Collected data:
· · · ·

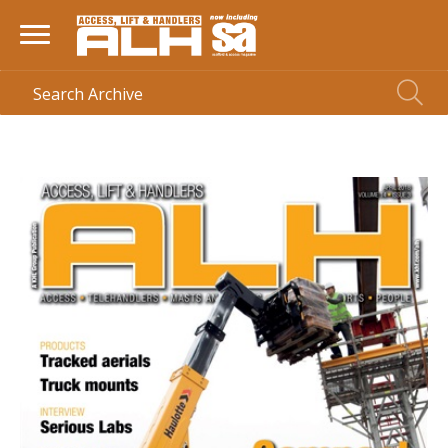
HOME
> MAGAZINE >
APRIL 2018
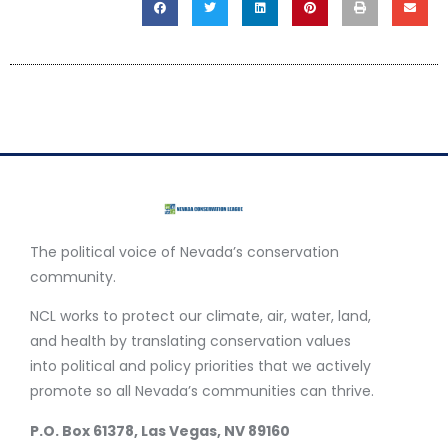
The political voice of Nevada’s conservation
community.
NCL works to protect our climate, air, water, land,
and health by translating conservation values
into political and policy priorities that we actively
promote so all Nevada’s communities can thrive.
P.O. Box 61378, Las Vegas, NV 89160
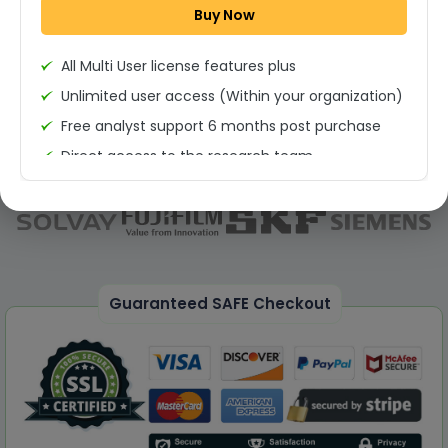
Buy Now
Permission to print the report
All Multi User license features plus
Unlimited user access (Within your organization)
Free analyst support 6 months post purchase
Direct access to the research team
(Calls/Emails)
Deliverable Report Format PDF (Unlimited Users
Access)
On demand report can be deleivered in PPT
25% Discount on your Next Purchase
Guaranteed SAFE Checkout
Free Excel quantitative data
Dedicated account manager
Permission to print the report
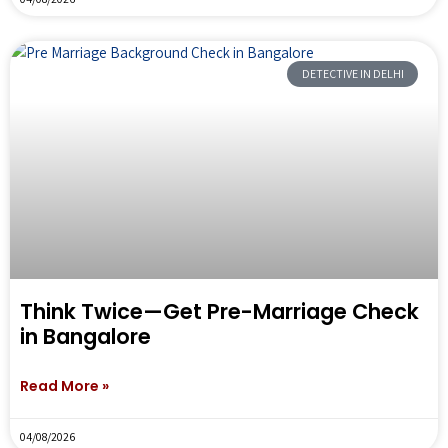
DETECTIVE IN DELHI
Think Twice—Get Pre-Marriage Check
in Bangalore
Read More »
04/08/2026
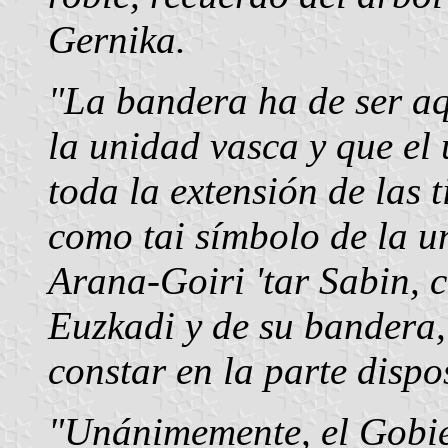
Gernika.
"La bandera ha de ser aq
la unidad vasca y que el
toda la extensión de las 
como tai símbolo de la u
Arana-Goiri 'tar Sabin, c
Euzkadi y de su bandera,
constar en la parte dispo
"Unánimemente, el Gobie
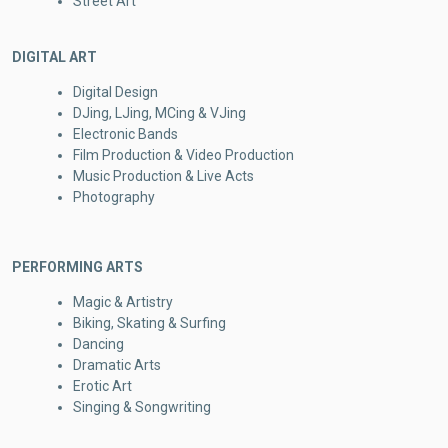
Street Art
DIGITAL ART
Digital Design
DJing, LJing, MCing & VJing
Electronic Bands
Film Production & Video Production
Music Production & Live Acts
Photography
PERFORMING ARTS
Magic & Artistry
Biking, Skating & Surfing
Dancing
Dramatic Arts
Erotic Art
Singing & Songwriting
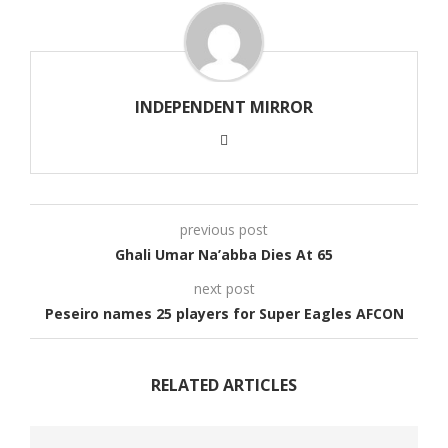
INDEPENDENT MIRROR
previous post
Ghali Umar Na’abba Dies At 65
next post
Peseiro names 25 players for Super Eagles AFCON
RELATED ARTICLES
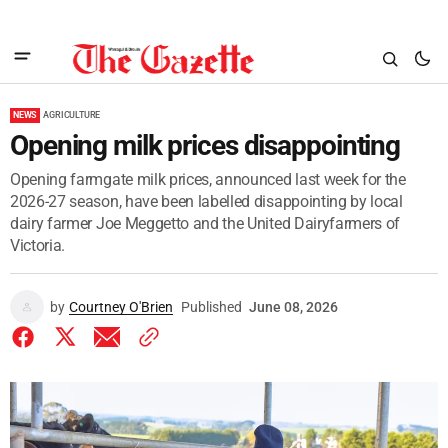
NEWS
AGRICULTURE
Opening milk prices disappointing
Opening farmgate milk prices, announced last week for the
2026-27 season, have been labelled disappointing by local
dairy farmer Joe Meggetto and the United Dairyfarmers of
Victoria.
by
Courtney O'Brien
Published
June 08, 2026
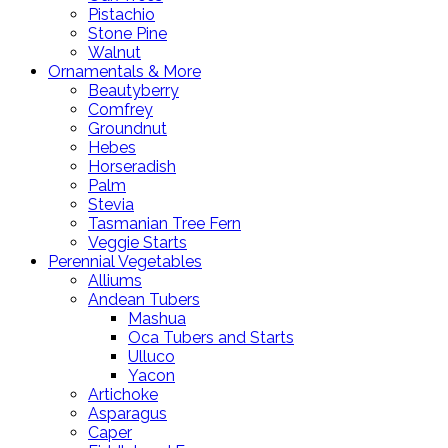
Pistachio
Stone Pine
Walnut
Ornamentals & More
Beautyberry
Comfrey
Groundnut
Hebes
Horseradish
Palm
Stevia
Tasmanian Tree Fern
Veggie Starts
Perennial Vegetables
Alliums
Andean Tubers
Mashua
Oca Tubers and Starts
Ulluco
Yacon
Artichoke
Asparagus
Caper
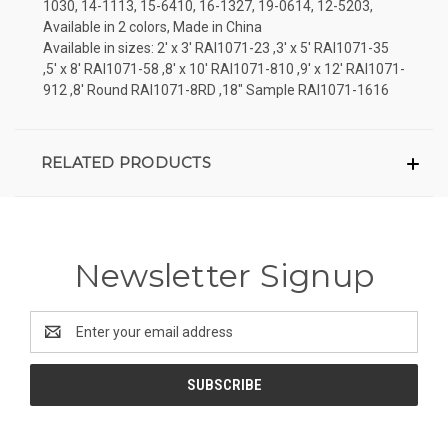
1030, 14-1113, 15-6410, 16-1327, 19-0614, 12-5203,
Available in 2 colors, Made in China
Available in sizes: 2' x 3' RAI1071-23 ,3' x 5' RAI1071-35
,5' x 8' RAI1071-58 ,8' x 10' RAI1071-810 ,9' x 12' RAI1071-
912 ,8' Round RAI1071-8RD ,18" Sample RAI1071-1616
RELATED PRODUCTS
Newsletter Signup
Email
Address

· · · ·

What this task involves:
Print exactly the lines from the first line of the records above through the line containing "DETECTIVE IN DELHI", both included, and leave the pictures out.

Response to this exercise:
HOME
> MAGAZINE >
APRIL 2018
The political voice of Nevada’s conservation
community.
NCL works to protect our climate, air, water, land,
and health by translating conservation values
into political and policy priorities that we actively
promote so all Nevada’s communities can thrive.
P.O. Box 61378, Las Vegas, NV 89160
Buy Now
Permission to print the report
All Multi User license features plus
Unlimited user access (Within your organization)
Free analyst support 6 months post purchase
Direct access to the research team
(Calls/Emails)
Deliverable Report Format PDF (Unlimited Users
Access)
On demand report can be deleivered in PPT
25% Discount on your Next Purchase
Guaranteed SAFE Checkout
Free Excel quantitative data
Dedicated account manager
Permission to print the report
DETECTIVE IN DELHI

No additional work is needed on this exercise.